Mario Balotelli's career has entered its final act. It hasn't followed any particular script or met our expectations. He's 34 years old, more than a decade removed from the Euro 2012 semifinal takedown of Germany that promised a big future ahead. It ended being nothing more than a red herring.
That's not to say Balotelli has wasted his time in the intervening years. He's played in five different countries and experienced a lot. To some extent, he's the same player, just as prone to a booking as he's ever been. In other aspects, he's different, more comfortable in his own skin than he's ever been. He had a lot to lose before. He doesn't anymore.

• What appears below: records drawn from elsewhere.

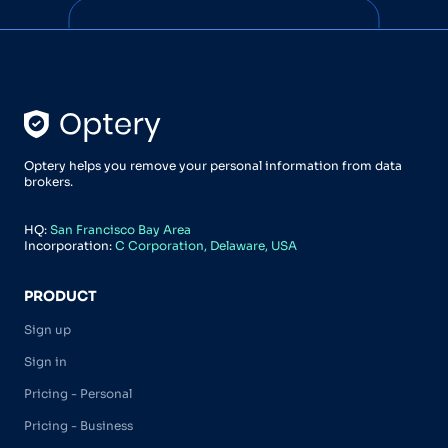
Optery helps you remove your personal information from data
brokers.
HQ:
San Francisco Bay Area
Incorporation:
C Corporation, Delaware, USA
PRODUCT
Sign up
Sign in
Pricing - Personal
Pricing - Business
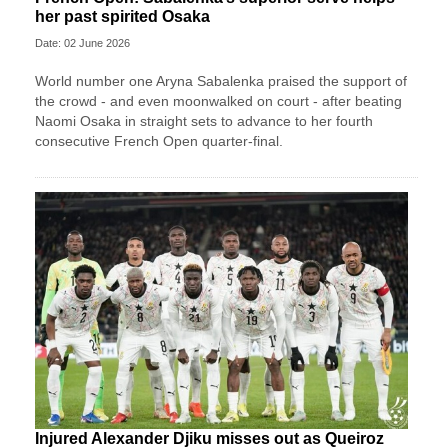
her past spirited Osaka
Date: 02 June 2026
World number one Aryna Sabalenka praised the support of
the crowd - and even moonwalked on court - after beating
Naomi Osaka in straight sets to advance to her fourth
consecutive French Open quarter-final.
Injured Alexander Djiku misses out as Queiroz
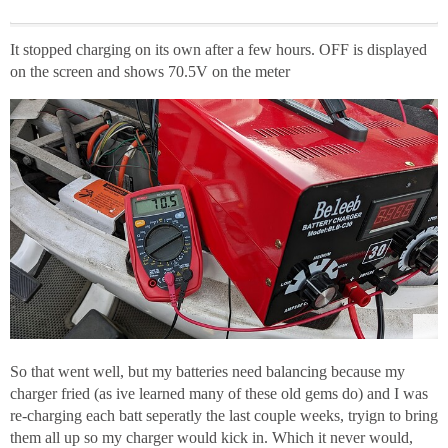
It stopped charging on its own after a few hours. OFF is displayed
on the screen and shows 70.5V on the meter
So that went well, but my batteries need balancing because my
charger fried (as ive learned many of these old gems do) and I was
re-charging each batt seperatly the last couple weeks, tryign to bring
them all up so my charger would kick in. Which it never would,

Which makes his move back to Italy all the more peculiar. After spending the past three seasons in the football wilderness with Switzerland's FC Sion and Turkey's Adana Demirspor, Balotelli made a return to Serie A his priority. Primarily because he had unfinished business there.
"I'll smash Serie A," he said while cursing out a Twitch streamer who questioned his recent form. "Fuck off, both you and Serie A."

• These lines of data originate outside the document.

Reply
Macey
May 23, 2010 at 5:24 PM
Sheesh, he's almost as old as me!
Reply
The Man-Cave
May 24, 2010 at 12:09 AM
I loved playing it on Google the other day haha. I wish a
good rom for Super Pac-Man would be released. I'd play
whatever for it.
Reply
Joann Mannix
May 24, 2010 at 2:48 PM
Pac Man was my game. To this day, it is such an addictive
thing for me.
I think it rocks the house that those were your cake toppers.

Balotelli hasn't been a smash hit. Though he scored 18 goals during his first season in Turkey, he managed just six the following year in Switzerland and another seven upon his return to Demirspor last season. He didn't play in those leagues because he was in the form of his life. He played there because clubs agreed to pay him the salary of someone in the form of his life. Balotelli's total pre-tax salary across those three seasons surpassed €15 million, according to Capology. No team in the top five leagues would've offered him that kind of dough.
So he followed the money. And who could blame him? The time had come to pack his bags for one final tour.

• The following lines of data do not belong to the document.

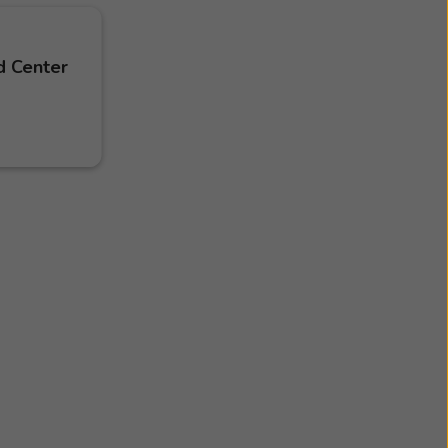
d Center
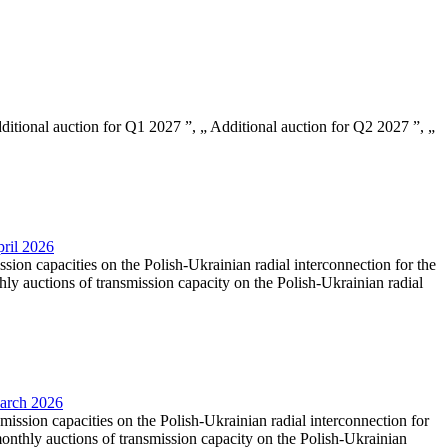
Additional auction for Q1 2027 ”, „ Additional auction for Q2 2027 ”, „
pril 2026
ssion capacities on the Polish-Ukrainian radial interconnection for the
y auctions of transmission capacity on the Polish-Ukrainian radial
March 2026
smission capacities on the Polish-Ukrainian radial interconnection for
nthly auctions of transmission capacity on the Polish-Ukrainian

Now he's returning home. Just not to enjoy retirement. He signed with Genoa to prove a point.
Balotelli played for four other teams in Italy and encountered problems each time. When he left, it always seemed like he'd never come back. The last time he played in Serie A, with hometown club Brescia, he kicked a ball toward a handful of fans making monkey noises at him. He even got flak from his own supporters for being the "arrogant" one in this deplorable exchange.
There's no getting around it: Being a prominent Black player in Italy made Balotelli a reluctant political figure. Oftentimes, he wanted nothing to do with the discussion. He just wanted to play football. But the media wouldn't let him. He was expected to be something he wasn't: more of a spokesperson for the game than a center-forward with an incredible shot. He still brought a lot of scrutiny onto himself. He was a selfish teammate at times, a suck on the field when things didn't go his way. But the spotlight always seemed harsher on Balotelli than anyone else — even when he wasn't setting off fireworks or saying stupid shit.
So you can understand the source of his anger and why he's been holding onto it. The return to Genoa isn't without hitches — he's on a team fighting against relegation and reporting to a coach who's publicly berated him — but perhaps it's a chance to show people who think they know him that he has more depth than the narrator of his story has previously suggested.